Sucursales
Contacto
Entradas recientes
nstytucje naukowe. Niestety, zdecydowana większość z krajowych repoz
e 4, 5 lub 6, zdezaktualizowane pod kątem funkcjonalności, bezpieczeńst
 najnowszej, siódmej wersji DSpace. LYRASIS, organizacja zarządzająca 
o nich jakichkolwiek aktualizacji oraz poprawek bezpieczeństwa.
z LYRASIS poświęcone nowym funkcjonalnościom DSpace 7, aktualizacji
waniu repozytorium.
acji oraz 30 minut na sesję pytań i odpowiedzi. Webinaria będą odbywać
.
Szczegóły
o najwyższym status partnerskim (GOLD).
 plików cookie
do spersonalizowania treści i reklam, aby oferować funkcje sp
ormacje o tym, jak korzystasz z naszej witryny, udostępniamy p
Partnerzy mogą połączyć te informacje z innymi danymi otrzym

○ ○ ○ ○ ○

[What you are asked to do] Copy the lines of the data above exactly as written, beginning with the line containing "najnowszej, siódmej wersji" and ending with the line containing "waniu repozytorium.", and leave out all other lines.

[Exercise solution]
 najnowszej, siódmej wersji DSpace. LYRASIS, organizacja zarządzająca 
o nich jakichkolwiek aktualizacji oraz poprawek bezpieczeństwa.
z LYRASIS poświęcone nowym funkcjonalnościom DSpace 7, aktualizacji
waniu repozytorium.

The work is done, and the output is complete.